Crossing the threshold to Europe

The bird flu situation in Russia continues to deteriorate, despite optimistic (and fatuous) claims by WHO's representative in St. Petersburg that the epidemic among poultry would be over in 10 - 15 days. The originally reported focus in Siberia has spread south and westward and this week reached the Urals, the traditional line separating Asian from the more densely populated European Russia. At the start of the week the westernmost region known to be infected was in Chelyabinsk, about 1000 km (600 miles) from the initial detection in Novosibirsk (Reuters), on the very doorstep of Europe:
Russia’s public health chief warned in a letter to regional health officials that the virus — believed to be transmitted by migratory wild birds — could nonetheless reach the Black Sea and Caspian Sea regions this autumn.

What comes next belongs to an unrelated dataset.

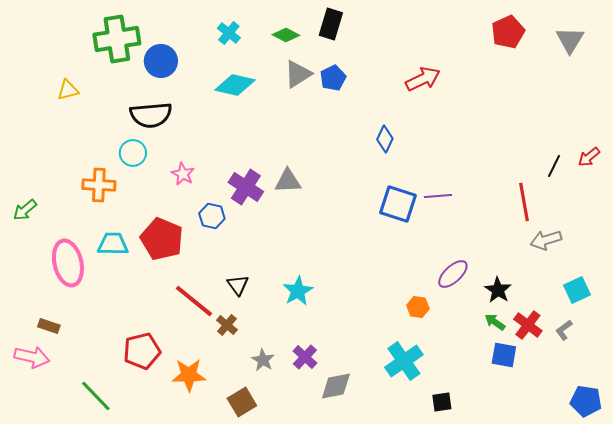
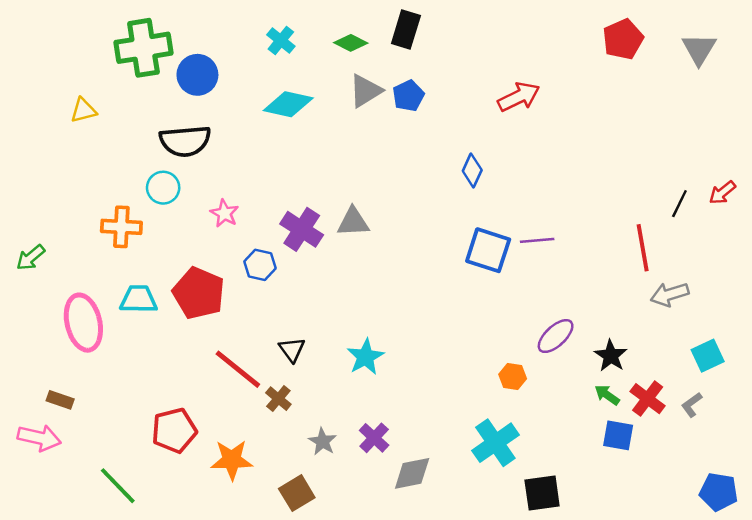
black square: (442, 402) -> (542, 493), size x1.5

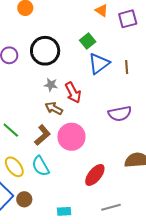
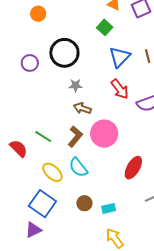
green square: (88, 41) -> (105, 27), moved
red arrow: (73, 93) -> (120, 89), moved
brown circle: (24, 199) -> (84, 203), moved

And in spring next year, bird flu could spread “to the entire European part of Russia,” Gennady Onishchenko wrote. A separate order by Onishchenko issued on Aug. 11 and made public Monday called for accelerated efforts to combat the spread of the outbreak.

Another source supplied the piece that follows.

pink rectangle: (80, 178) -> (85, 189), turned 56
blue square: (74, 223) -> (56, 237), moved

He also asked the Interior Ministry to provide personnel to help quarantine affected areas and instructed the Health Ministry’s regional offices to compile lists of people and their families who have come into contact with infected birds. (Mosnews)
This last instruction is particularly revealing in the light of repeated statements that there have been no human cases. Clearly the correct statement (accepting it at face value) is that there are no known cases, but that the ability to detect cases is poor.

And yesterday came word that apparently the threshold has been crossed. Via ProMed:
Russian health workers have found mass bird deaths in a region to the west of the Ural mountains, in what could become the 1st case of the deadly bird flu virus spreading to Europe, officials said on Wednesday [17 Aug 2005].

The Russian state health watchdog, in a statement posted on its Web site, said the bird deaths occurred on a farm in the Caspian region of Kalmykia, 2000 km (1200 miles) from the region where Russia's 1st flu outbreak was reported. It was unclear whether bird flu had caused those deaths.

"This case is being investigated," the Federal Consumers' Rights and Welfare Watchdog said, adding that no cases among humans had been confirmed in Russia.

Kalmykia is 1800 km south of Moscow and is the only Buddhist region in Europe.
These reports are as yet unconfirmed by laboratory diagnosis. But I doubt anyone is expecting good news on that score.

The wide geographic area with endemic poultry infection is a sure recipe for further genetic changes of unknown effect in this rapidly mutating virus. Even if we assume it never mutates to allow efficient human to human transmission (and we have no basis for assuming such an optimistic scenario), the virus is capable of doing enormous economic and ecological damage to wild bird and domestic poultry populations. Yet despite all that has happened, the UN continues to put a good face on things:
The scenario of a bird flu outbreak in Europe would be very different from that in Asia, said Juan Lubroth, an animal health expert with the U.N.'s Food and Agriculture Organization, one of the agencies responsible for tracking the virus.

It would not only be detected more quickly, he said, but people don't live in close quarters with animals, as they do in much of southeast Asia.

The European poultry industry also is better able to shelter its birds from contact with the wild ducks blamed for the disease's spread. Italy and the Netherlands have previously stamped out outbreaks of bird flu.

Also, experts noted the health care system is better able to deal with human exposure to bird flu and other animal-produced diseases.

"Theoretically, because it's going to be stopped in its tracks, it's not going to infect humans because of the quick detection, and therefore it would have less of a chance to become adapted to humans," Lubroth said. (AP via ABC News)
All I can say is, these guys must be living in some weird, parallel universe.

What to do? Hang onto your hats for a wild ride and cross your fingers for luck? That seems to be US government policy. Other things to worry about, you know.